*WHAT TO WORK ON*
Each entry below should be echoed exactly, with pictures omitted.

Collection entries
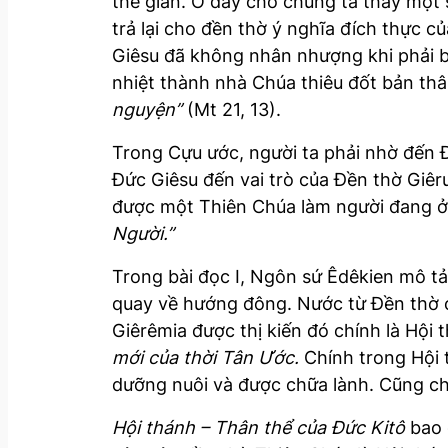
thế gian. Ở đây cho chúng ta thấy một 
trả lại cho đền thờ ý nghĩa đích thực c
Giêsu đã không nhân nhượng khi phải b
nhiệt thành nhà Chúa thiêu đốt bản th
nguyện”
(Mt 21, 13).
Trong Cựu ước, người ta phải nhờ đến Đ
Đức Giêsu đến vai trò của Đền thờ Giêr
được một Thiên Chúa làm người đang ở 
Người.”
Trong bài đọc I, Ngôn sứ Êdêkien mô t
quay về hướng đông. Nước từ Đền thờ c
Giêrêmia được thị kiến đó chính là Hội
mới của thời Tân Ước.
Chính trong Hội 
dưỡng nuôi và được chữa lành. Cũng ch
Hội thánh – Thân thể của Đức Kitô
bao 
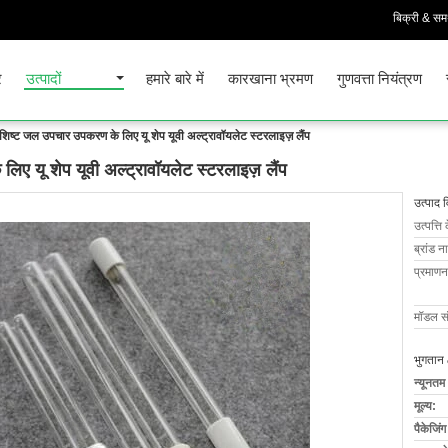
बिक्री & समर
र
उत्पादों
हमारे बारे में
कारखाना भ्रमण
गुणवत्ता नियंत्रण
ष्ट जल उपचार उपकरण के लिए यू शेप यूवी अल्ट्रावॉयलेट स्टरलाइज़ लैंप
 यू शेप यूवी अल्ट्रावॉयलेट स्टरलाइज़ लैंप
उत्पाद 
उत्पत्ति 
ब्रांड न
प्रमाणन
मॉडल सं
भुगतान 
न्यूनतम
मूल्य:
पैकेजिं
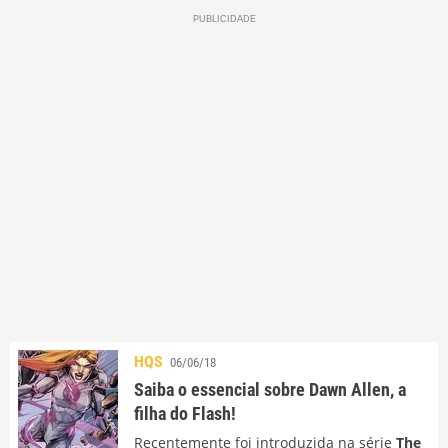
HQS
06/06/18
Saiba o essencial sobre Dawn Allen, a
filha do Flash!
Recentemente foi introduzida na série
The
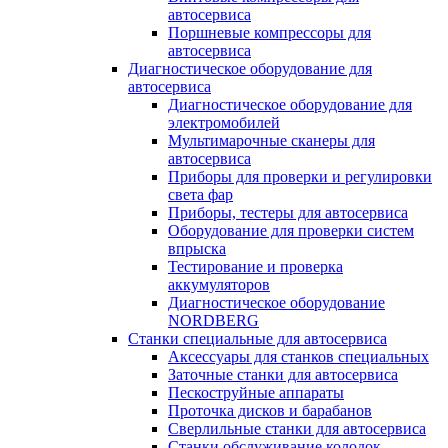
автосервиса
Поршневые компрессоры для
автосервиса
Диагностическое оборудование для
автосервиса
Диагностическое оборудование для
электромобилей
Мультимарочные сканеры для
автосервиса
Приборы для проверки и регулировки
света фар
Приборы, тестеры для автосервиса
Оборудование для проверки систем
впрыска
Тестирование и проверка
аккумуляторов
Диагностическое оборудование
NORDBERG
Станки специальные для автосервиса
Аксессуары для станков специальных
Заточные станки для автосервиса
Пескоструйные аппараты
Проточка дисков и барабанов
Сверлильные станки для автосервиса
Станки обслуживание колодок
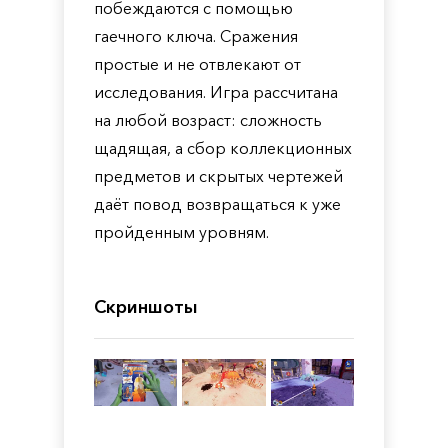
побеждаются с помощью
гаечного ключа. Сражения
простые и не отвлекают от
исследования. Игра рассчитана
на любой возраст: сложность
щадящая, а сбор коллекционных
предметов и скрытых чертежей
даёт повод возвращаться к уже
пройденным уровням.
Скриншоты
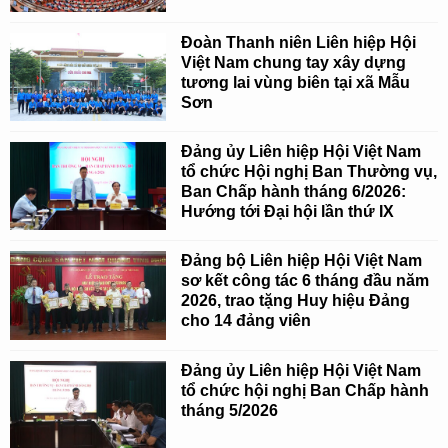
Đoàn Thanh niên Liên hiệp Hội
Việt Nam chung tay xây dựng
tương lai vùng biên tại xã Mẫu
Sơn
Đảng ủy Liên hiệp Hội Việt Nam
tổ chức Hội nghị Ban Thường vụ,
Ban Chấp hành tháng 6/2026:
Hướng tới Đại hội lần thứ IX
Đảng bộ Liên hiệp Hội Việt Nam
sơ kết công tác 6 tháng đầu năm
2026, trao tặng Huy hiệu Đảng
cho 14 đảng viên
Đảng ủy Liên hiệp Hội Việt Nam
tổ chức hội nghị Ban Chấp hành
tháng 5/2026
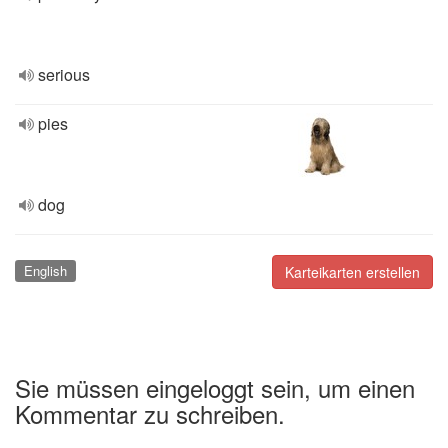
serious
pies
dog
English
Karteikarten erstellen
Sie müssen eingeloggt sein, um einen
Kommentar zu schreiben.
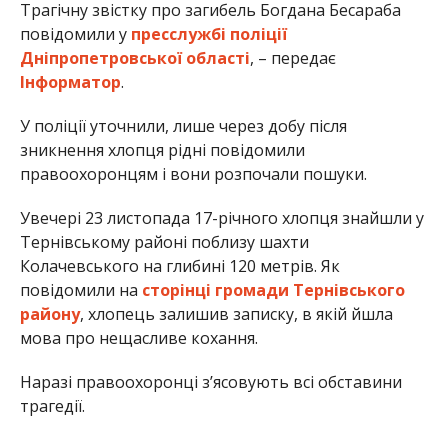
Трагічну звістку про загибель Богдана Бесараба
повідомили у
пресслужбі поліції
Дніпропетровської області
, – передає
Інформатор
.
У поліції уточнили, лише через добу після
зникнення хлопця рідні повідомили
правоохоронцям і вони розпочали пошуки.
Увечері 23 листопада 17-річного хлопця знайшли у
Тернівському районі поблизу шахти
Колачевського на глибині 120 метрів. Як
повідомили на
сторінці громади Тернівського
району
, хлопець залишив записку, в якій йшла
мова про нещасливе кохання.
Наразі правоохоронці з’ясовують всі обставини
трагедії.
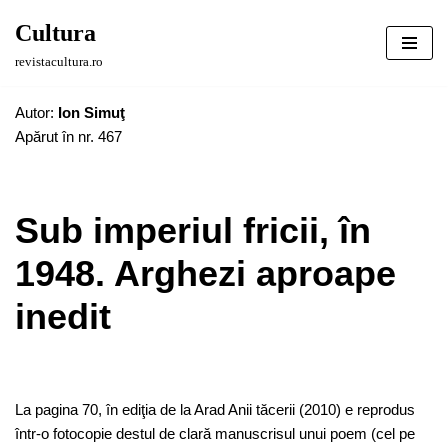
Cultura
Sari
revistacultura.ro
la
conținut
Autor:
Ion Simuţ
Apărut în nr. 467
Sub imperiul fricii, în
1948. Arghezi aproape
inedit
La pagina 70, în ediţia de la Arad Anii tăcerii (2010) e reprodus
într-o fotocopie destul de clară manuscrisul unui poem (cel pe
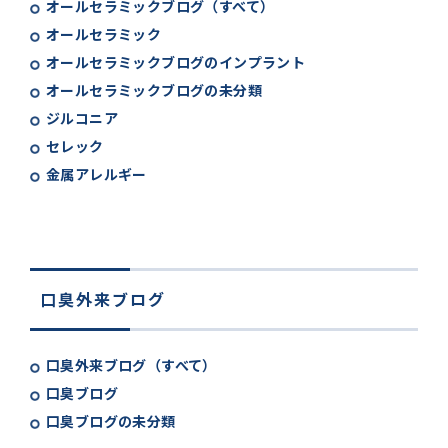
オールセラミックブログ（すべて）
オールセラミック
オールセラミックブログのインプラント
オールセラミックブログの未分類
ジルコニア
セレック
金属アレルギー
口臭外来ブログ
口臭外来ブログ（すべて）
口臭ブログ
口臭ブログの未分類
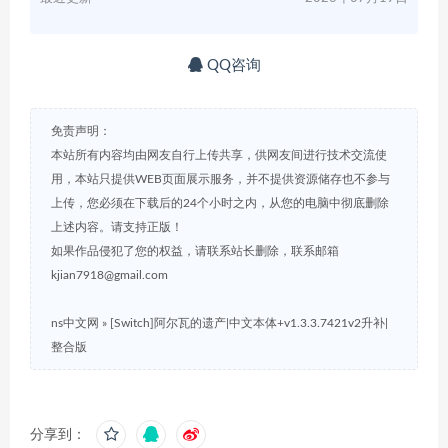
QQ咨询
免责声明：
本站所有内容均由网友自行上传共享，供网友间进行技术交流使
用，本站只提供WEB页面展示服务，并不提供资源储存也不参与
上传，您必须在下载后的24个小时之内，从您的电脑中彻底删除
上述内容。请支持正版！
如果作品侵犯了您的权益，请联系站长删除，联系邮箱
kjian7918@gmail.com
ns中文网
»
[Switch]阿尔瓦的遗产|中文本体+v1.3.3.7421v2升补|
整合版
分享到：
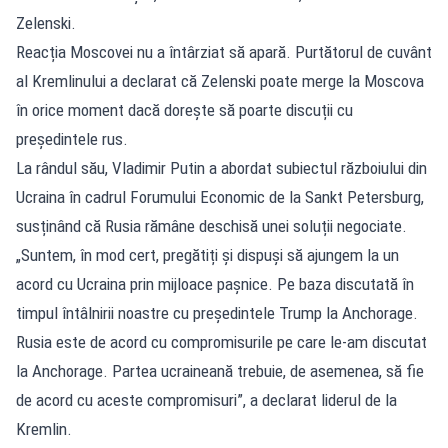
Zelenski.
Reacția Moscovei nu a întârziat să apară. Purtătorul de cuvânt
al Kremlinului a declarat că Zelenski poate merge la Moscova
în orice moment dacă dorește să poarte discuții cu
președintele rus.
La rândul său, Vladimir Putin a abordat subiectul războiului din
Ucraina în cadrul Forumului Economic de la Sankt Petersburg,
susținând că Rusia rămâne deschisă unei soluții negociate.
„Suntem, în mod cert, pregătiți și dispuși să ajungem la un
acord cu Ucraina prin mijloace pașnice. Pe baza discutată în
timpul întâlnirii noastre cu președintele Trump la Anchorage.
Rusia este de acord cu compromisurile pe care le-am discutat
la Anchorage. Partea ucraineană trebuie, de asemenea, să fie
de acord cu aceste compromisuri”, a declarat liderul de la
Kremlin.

*TASK SOLUTION*
thế gian. Ở đây cho chúng ta thấy một 
trả lại cho đền thờ ý nghĩa đích thực c
Giêsu đã không nhân nhượng khi phải b
nhiệt thành nhà Chúa thiêu đốt bản th
nguyện”
(Mt 21, 13).
Trong Cựu ước, người ta phải nhờ đến Đ
Đức Giêsu đến vai trò của Đền thờ Giêr
được một Thiên Chúa làm người đang ở 
Người.”
Trong bài đọc I, Ngôn sứ Êdêkien mô t
quay về hướng đông. Nước từ Đền thờ c
Giêrêmia được thị kiến đó chính là Hội
mới của thời Tân Ước.
Chính trong Hội 
dưỡng nuôi và được chữa lành. Cũng ch
Hội thánh – Thân thể của Đức Kitô
bao 
बिक्री & समर
र
उत्पादों
हमारे बारे में
कारखाना भ्रमण
गुणवत्ता नियंत्रण
ष्ट जल उपचार उपकरण के लिए यू शेप यूवी अल्ट्रावॉयलेट स्टरलाइज़ लैंप
 यू शेप यूवी अल्ट्रावॉयलेट स्टरलाइज़ लैंप
उत्पाद 
उत्पत्ति 
ब्रांड न
प्रमाणन
मॉडल सं
भुगतान 
न्यूनतम
मूल्य:
पैकेजिं
HQS
06/06/18
Saiba o essencial sobre Dawn Allen, a
filha do Flash!
Recentemente foi introduzida na série
The
автосервиса
Поршневые компрессоры для
автосервиса
Диагностическое оборудование для
автосервиса
Диагностическое оборудование для
электромобилей
Мультимарочные сканеры для
автосервиса
Приборы для проверки и регулировки
света фар
Приборы, тестеры для автосервиса
Оборудование для проверки систем
впрыска
Тестирование и проверка
аккумуляторов
Диагностическое оборудование
NORDBERG
Станки специальные для автосервиса
Аксессуары для станков специальных
Заточные станки для автосервиса
Пескоструйные аппараты
Проточка дисков и барабанов
Сверлильные станки для автосервиса
Станки обслуживание колодок
побеждаются с помощью
гаечного ключа. Сражения
простые и не отвлекают от
исследования. Игра рассчитана
на любой возраст: сложность
щадящая, а сбор коллекционных
предметов и скрытых чертежей
даёт повод возвращаться к уже
пройденным уровням.
Скриншоты
Đoàn Thanh niên Liên hiệp Hội
Việt Nam chung tay xây dựng
tương lai vùng biên tại xã Mẫu
Sơn
Đảng ủy Liên hiệp Hội Việt Nam
tổ chức Hội nghị Ban Thường vụ,
Ban Chấp hành tháng 6/2026:
Hướng tới Đại hội lần thứ IX
Đảng bộ Liên hiệp Hội Việt Nam
sơ kết công tác 6 tháng đầu năm
2026, trao tặng Huy hiệu Đảng
cho 14 đảng viên
Đảng ủy Liên hiệp Hội Việt Nam
tổ chức hội nghị Ban Chấp hành
tháng 5/2026
serious
pies
dog
English
Karteikarten erstellen
Sie müssen eingeloggt sein, um einen
Kommentar zu schreiben.
Трагічну звістку про загибель Богдана Бесараба
повідомили у
пресслужбі поліції
Дніпропетровської області
, – передає
Інформатор
.
У поліції уточнили, лише через добу після
зникнення хлопця рідні повідомили
правоохоронцям і вони розпочали пошуки.
Увечері 23 листопада 17-річного хлопця знайшли у
Тернівському районі поблизу шахти
Колачевського на глибині 120 метрів. Як
повідомили на
сторінці громади Тернівського
району
, хлопець залишив записку, в якій йшла
мова про нещасливе кохання.
Наразі правоохоронці з’ясовують всі обставини
трагедії.
Cultura
Sari
revistacultura.ro
la
conținut
Autor:
Ion Simuţ
Apărut în nr. 467
Sub imperiul fricii, în
1948. Arghezi aproape
inedit
La pagina 70, în ediţia de la Arad Anii tăcerii (2010) e reprodus
într-o fotocopie destul de clară manuscrisul unui poem (cel pe
オールセラミックブログ（すべて）
オールセラミック
オールセラミックブログのインプラント
オールセラミックブログの未分類
ジルコニア
セレック
金属アレルギー
口臭外来ブログ
口臭外来ブログ（すべて）
口臭ブログ
口臭ブログの未分類
QQ咨询
免责声明：
本站所有内容均由网友自行上传共享，供网友间进行技术交流使
用，本站只提供WEB页面展示服务，并不提供资源储存也不参与
上传，您必须在下载后的24个小时之内，从您的电脑中彻底删除
上述内容。请支持正版！
如果作品侵犯了您的权益，请联系站长删除，联系邮箱
kjian7918@gmail.com
ns中文网
»
[Switch]阿尔瓦的遗产|中文本体+v1.3.3.7421v2升补|
整合版
分享到：
Zelenski.
Reacția Moscovei nu a întârziat să apară. Purtătorul de cuvânt
al Kremlinului a declarat că Zelenski poate merge la Moscova
în orice moment dacă dorește să poarte discuții cu
președintele rus.
La rândul său, Vladimir Putin a abordat subiectul războiului din
Ucraina în cadrul Forumului Economic de la Sankt Petersburg,
susținând că Rusia rămâne deschisă unei soluții negociate.
„Suntem, în mod cert, pregătiți și dispuși să ajungem la un
acord cu Ucraina prin mijloace pașnice. Pe baza discutată în
timpul întâlnirii noastre cu președintele Trump la Anchorage.
Rusia este de acord cu compromisurile pe care le-am discutat
la Anchorage. Partea ucraineană trebuie, de asemenea, să fie
de acord cu aceste compromisuri”, a declarat liderul de la
Kremlin.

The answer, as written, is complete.